Soulignons une récurrence dans le texte durassien : le caractère destructeur, négatif, de l'image considérée dans toute sa pluralité, qu'elle soit représentation la plus concrète, de l'ordre du reflet, du miroir, du regard ..., ou rhétorique - métaphore, comparaison, métonymie ou allégorie. Mais, dans le même temps, il avoue une raison d'être : sa destruction, le cinéma devant délibérément opérer le meurtre de l’écriture.

 

Par ailleurs, que cela concerne son intériorité même, le contexte social dans lequel il évolue ou encore l'univers fictionnel où il devra « exister », l'être durassien offre l'image d'une humanité semblant condamnée à se débattre contre la Douleur ou le Désastre. Rejoignant Kierkegaard lorsque surgit le ravissement, mais aussi Pascal lorsque tout ne paraît que vide et silence, ou encore Diderot quand surgit la folie, Marguerite Duras et ses personnages rencontrent aussi et surtout Alexandre Kojève dans le lieu du Désir. Cependant, la couleur du texte durassien n'est pas aussi sombre qu'elle paraît l'être ; en effet, allant du «sentiment de soi» vers « la conscience de soi », le personnage durassien se hisse jusqu'à une certaine transcendance, même si son univers semble agressé par le phénomène de la répétition, en l'occurrence signe mortifère conformément à la « grammaire » lacanienne ; même si le texte durassien est littéralement miné par la douleur… Justement, celle-ci ne se dit pas avec les mots : elle se crie, elle se pleure ou elle se tait.
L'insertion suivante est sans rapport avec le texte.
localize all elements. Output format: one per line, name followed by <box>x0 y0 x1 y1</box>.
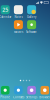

Il existe donc un véritable travail de création dans l'œuvre durassienne qui donne notamment à saisir de la Douleur, ce dans une véritable cohérence, une réelle continuité, depuis Les Impudents jusqu’à ses derniers écrits, de la jeune mendiante du Vice-consul à Robert Antelme, de la fiction à la transfiguration d’un réel.

 

Non, lire ne consiste pas à entendre, mais à écouter ; écrire non à restituer simplement, mais à "respirer" la Douleur jusqu'au silence.